Several studies have shown improved diabetes and pregnancy outcomes when care has been delivered from preconception through pregnancy by a multidisciplinary group focused on improved glycemic control (24–27). One study showed that care of preexisting diabetes in clinics that included diabetes and obstetric specialists improved care (27). However, there is no consensus on the structure of multidisciplinary team care for diabetes and pregnancy, and there is a lack of evidence on the impact on outcomes of various methods of health care delivery (28).

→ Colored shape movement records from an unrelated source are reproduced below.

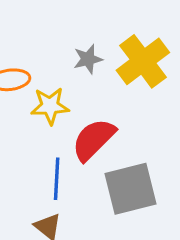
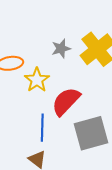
yellow star: (50, 106) -> (37, 80), turned -30

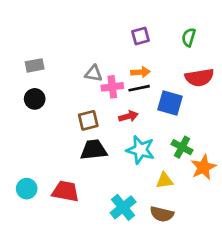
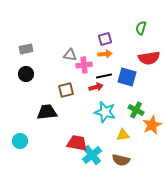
purple square: (140, 36) -> (105, 39), moved
black line: (139, 88) -> (104, 76), moved
black trapezoid: (94, 150) -> (47, 112), moved
red trapezoid: (65, 191) -> (77, 143), moved

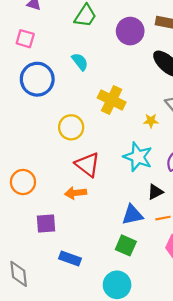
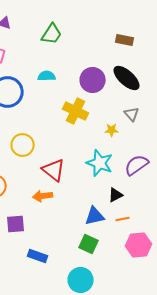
purple circle: (130, 31) -> (93, 80), moved
cyan semicircle: (80, 62) -> (47, 76), turned -54
yellow circle: (71, 127) -> (23, 145), moved

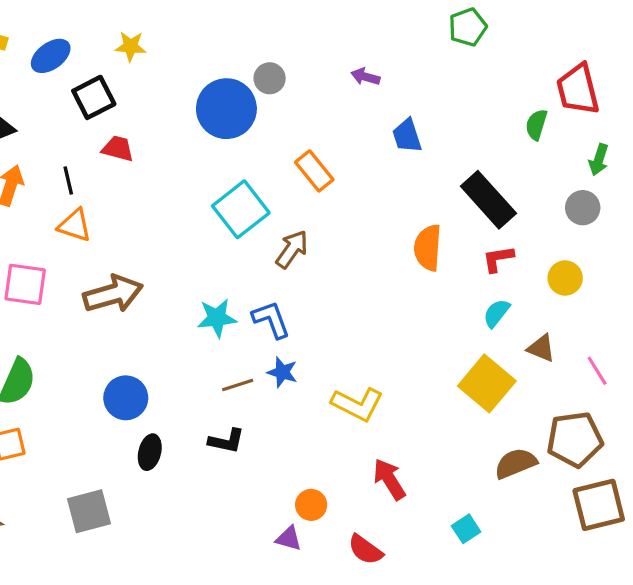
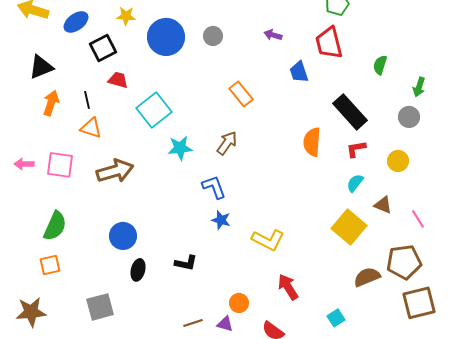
red trapezoid: (578, 89) -> (329, 43), moved
blue circle: (226, 109) -> (166, 37), moved
cyan square: (241, 209) -> (154, 110), moved
cyan star: (217, 318) -> (180, 148), moved
brown line: (238, 385) -> (193, 323), moved

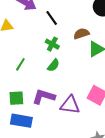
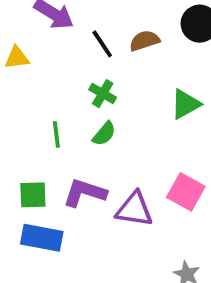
brown semicircle: (81, 34) -> (144, 41), moved
green line: (20, 64) -> (56, 134), moved, turned -40

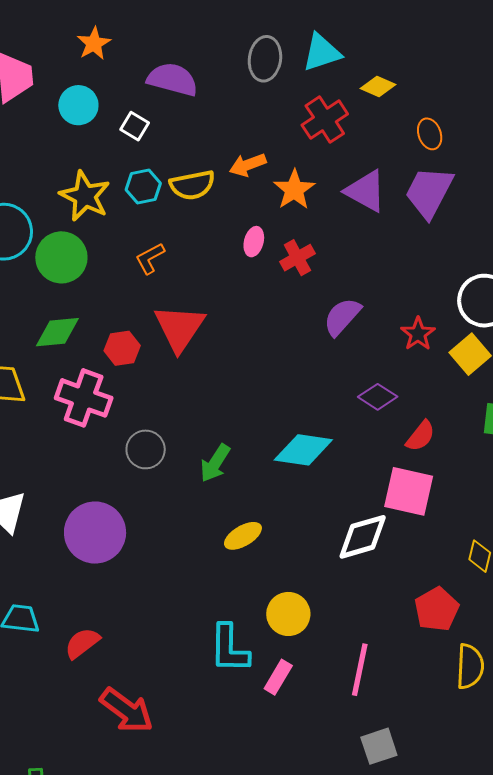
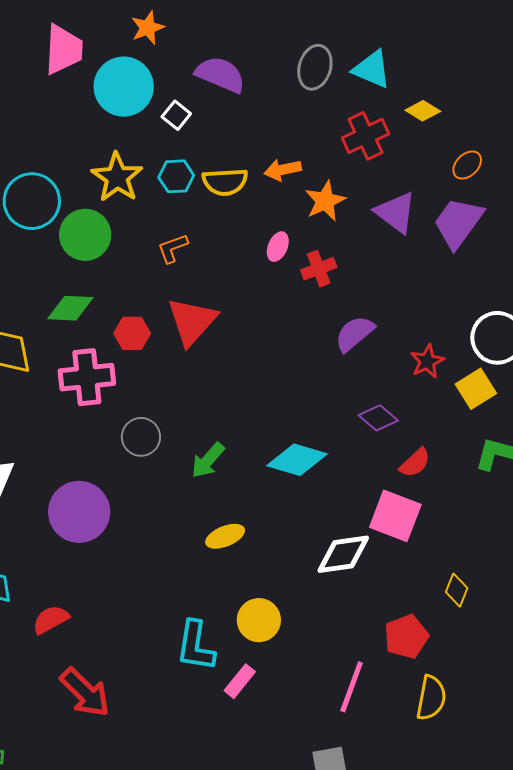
cyan triangle: (322, 53) -> (372, 69), turned 33
cyan circle: (78, 105) -> (124, 87), size x1.5
orange ellipse: (430, 134) -> (467, 165), turned 56
pink cross: (84, 398) -> (87, 377), turned -34
pink line: (360, 670) -> (352, 687), moved

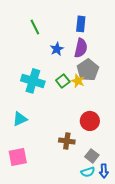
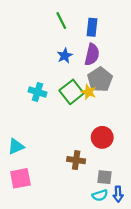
green line: (35, 27) -> (61, 20), moved
cyan cross: (33, 81) -> (37, 92), size x0.7
green square: (63, 81) -> (72, 92), size x1.5
cyan triangle: (20, 119) -> (16, 146), moved
gray square: (92, 156) -> (104, 177), turned -32

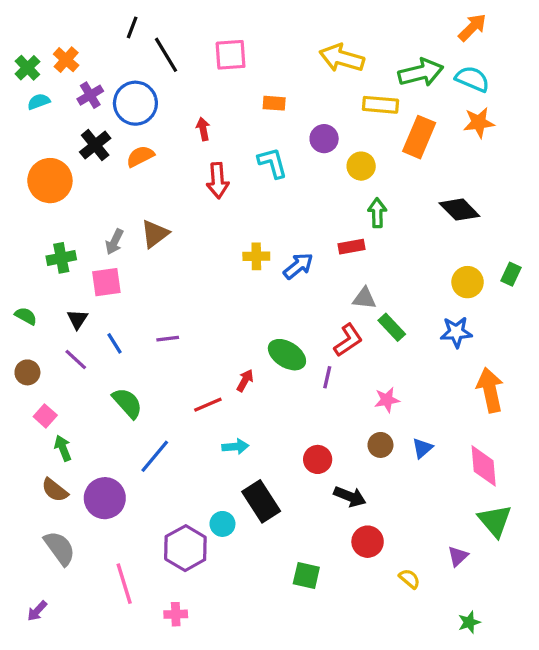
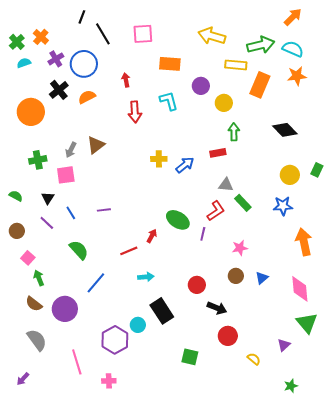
orange rectangle: (274, 103) -> (170, 64), size x1.5

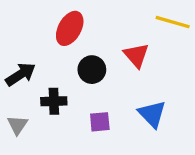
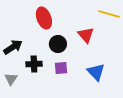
red ellipse: (70, 28) -> (44, 18), turned -50
purple square: (100, 122) -> (61, 68), moved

Glycemic Targets in Pregnancy
Recommendations
14.7 Fasting and postprandial self-monitoring of blood glucose are recommended in both gestational diabetes mellitus and preexisting diabetes in pregnancy to achieve optimal glucose levels. Glucose targets are fasting plasma glucose <95 mg/dL (5.3 mmol/L) and either 1-h postprandial glucose <140 mg/dL (7.8 mmol/L) or 2-h postprandial glucose <120 mg/dL (6.7 mmol/L). Some women with preexisting diabetes should also test blood glucose preprandially. B
14.8 Due to increased red blood cell turnover, A1C is slightly lower in normal pregnancy than in normal nonpregnant women. Ideally, the A1C target in pregnancy is <6% (42 mmol/mol) if this can be achieved without significant hypoglycemia, but the target may be relaxed to <7% (53 mmol/mol) if necessary to prevent hypoglycemia. B
14.9 When used in addition to pre- and postprandial self-monitoring of blood glucose, continuous glucose monitoring can help to achieve A1C targets in diabetes and pregnancy. B
14.10 When used in addition to self-monitoring of blood glucose targeting traditional pre- and postprandial targets, continuous glucose monitoring can reduce macrosomia and neonatal hypoglycemia in pregnancy complicated by type 1 diabetes. B
14.11 Continuous glucose monitoring metrics may be used as an adjunct but should not be used as a substitute for self-monitoring of blood glucose to achieve optimal pre- and postprandial glycemic targets. E
14.12 Commonly used estimated A1C and glucose management indicator calculations should not be used in pregnancy as estimates of A1C. C
Pregnancy in women with normal glucose metabolism is characterized by fasting levels of blood glucose that are lower than in the nonpregnant state due to insulin-independent glucose uptake by the fetus and placenta and by mild postprandial hyperglycemia and carbohydrate intolerance as a result of diabetogenic placental hormones. In patients with preexisting diabetes, glycemic targets are usually achieved through a combination of insulin administration and medical nutrition therapy. Because glycemic targets in pregnancy are stricter than in nonpregnant individuals, it is important that women with diabetes eat consistent amounts of carbohydrates to match with insulin dosage and to avoid hyperglycemia or hypoglycemia. Referral to an RD/RDN is important in order to establish a food plan and insulin-to-carbohydrate ratio and to determine weight gain goals.
Insulin Physiology
Given that early pregnancy is a time of enhanced insulin sensitivity and lower glucose levels, many women with type 1 diabetes will have lower insulin requirements and increased risk for hypoglycemia (29). Around 16 weeks, insulin resistance begins to increase, and total daily insulin doses increase linearly ∼5% per week through week 36. This usually results in a doubling of daily insulin dose compared with the prepregnancy requirement. The insulin requirement levels off toward the end of the third trimester with placental aging. A rapid reduction in insulin requirements can indicate the development of placental insufficiency (30). In women with normal pancreatic function, insulin production is sufficient to meet the challenge of this physiological insulin resistance and to maintain normal glucose levels. However, in women with diabetes, hyperglycemia occurs if treatment is not adjusted appropriately.
Glucose Monitoring
Reflecting this physiology, fasting and postprandial monitoring of blood glucose is recommended to achieve metabolic control in pregnant women with diabetes. Preprandial testing is also recommended when using insulin pumps or basal-bolus therapy so that premeal rapid-acting insulin dosage can be adjusted. Postprandial monitoring is associated with better glycemic control and lower risk of preeclampsia (31–33). There are no adequately powered randomized trials comparing different fasting and postmeal glycemic targets in diabetes in pregnancy.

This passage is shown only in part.